YOUR GOAL:
Which lines in the listing below contain "that"? Copy each of them.

○ ○ ○

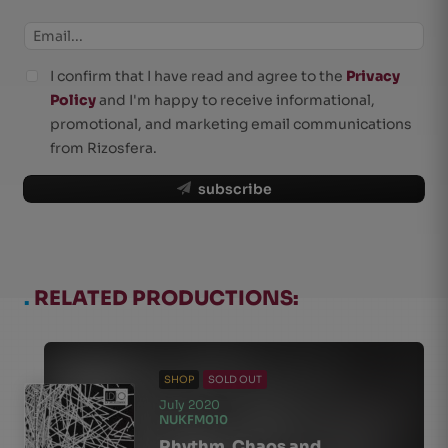
I confirm that I have read and agree to the
Privacy
Policy
and I'm happy to receive informational,
promotional, and marketing email communications
from Rizosfera.
subscribe
.
RELATED PRODUCTIONS:
SHOP
SOLD OUT
July 2020
NUKFM010
Rhythm, Chaos and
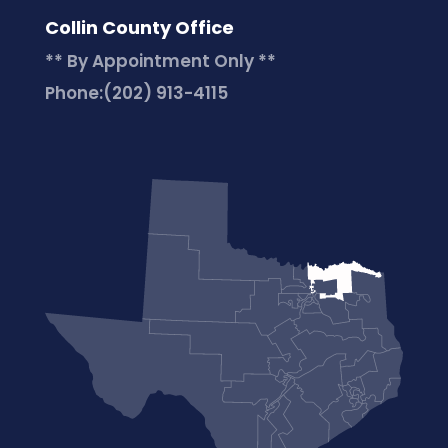
Collin County Office
** By Appointment Only **
Phone:
(202) 913-4115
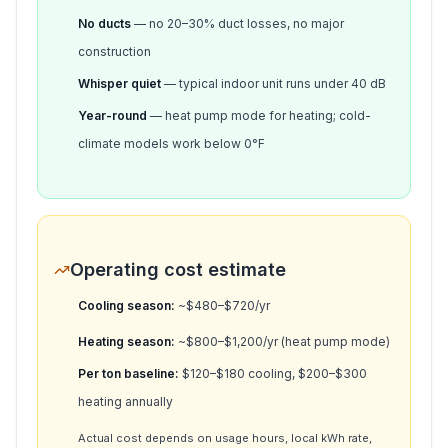
No ducts
— no 20–30% duct losses, no major
construction
Whisper quiet
— typical indoor unit runs under 40 dB
Year-round
— heat pump mode for heating; cold-
climate models work below 0°F
Operating cost estimate
Cooling season:
~$
480
–$
720
/yr
Heating season:
~$
800
–$
1,200
/yr (heat pump mode)
Per ton baseline:
$120–$180 cooling, $200–$300
heating annually
Actual cost depends on usage hours, local kWh rate,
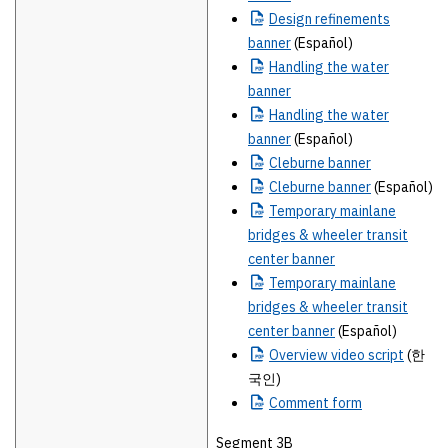
Design
refinements
banner
(Español)
Handling
the water
banner
Handling
the water
banner
(Español)
Cleburne
banner
Cleburne
banner
(Español)
Temporary
mainlane
bridges & wheeler transit
center banner
Temporary
mainlane
bridges & wheeler transit
center banner
(Español)
Overview
video script
(한
국인)
Comment
form
Segment 3B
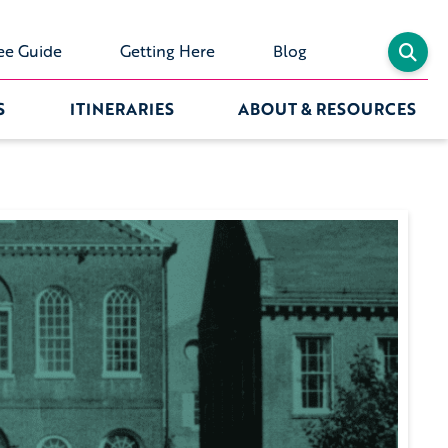
ee Guide
Getting Here
Blog
S
ITINERARIES
ABOUT & RESOURCES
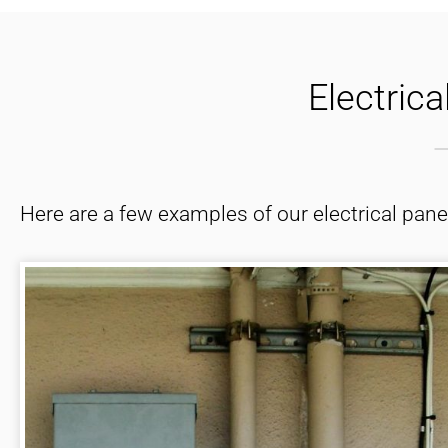
and that was inde
Electric
Here are a few examples of our electrical pan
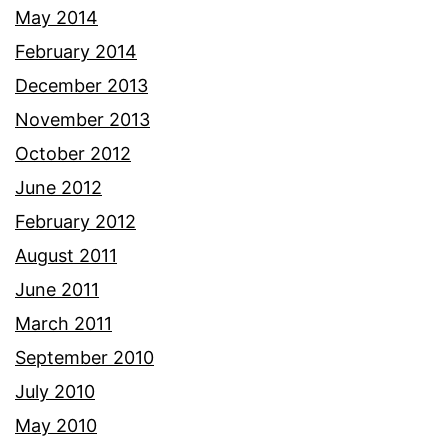
May 2014
February 2014
December 2013
November 2013
October 2012
June 2012
February 2012
August 2011
June 2011
March 2011
September 2010
July 2010
May 2010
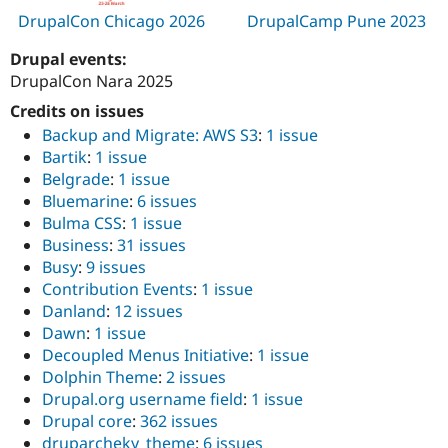
Drupal Stew
DrupalCon Chicago 2026
DrupalCamp Pune 2023
News & Blo
API
Become a D
Drupal events:
Drupal for F
Sustaining
DrupalCon Nara 2025
Forum
Modules
Credits on issues
Drupal for
Drupal Swa
Backup and Migrate: AWS S3
:
1 issue
Healthcare
Slack
Bartik
:
1 issue
Themes
Belgrade
:
1 issue
Bluemarine
:
6 issues
Drupal for E
Newsletters
Bulma CSS
:
1 issue
Recipes
Business
:
31 issues
Busy
:
9 issues
Drupal for R
Drupal Swa
Contribution Events
:
1 issue
Site Templa
Danland
:
12 issues
Dawn
:
1 issue
Drupal for T
Decoupled Menus Initiative
:
1 issue
Tourism
Issue queue
Dolphin Theme
:
2 issues
Drupal.org username field
:
1 issue
Drupal core
:
362 issues
Security Adv
druparcheky_theme
:
6 issues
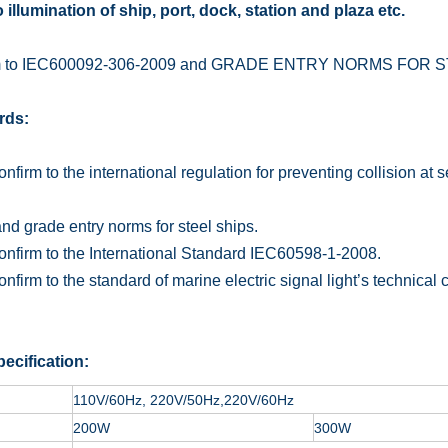
 illumination of ship, port, dock, station and plaza etc.
m to IEC600092-306-2009 and GRADE ENTRY NORMS FOR S
rds:
irm to the international regulation for preventing collision at 
and grade entry norms for steel ships.
irm to the International Standard IEC60598-1-2008.
irm to the standard of marine electric signal light’s technical
ecification:
110V/60Hz, 220V/50Hz,220V/60Hz
200W
300W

○ ○ ○

RESPONSE BELOW:
I confirm that I have read and agree to the
and that was inde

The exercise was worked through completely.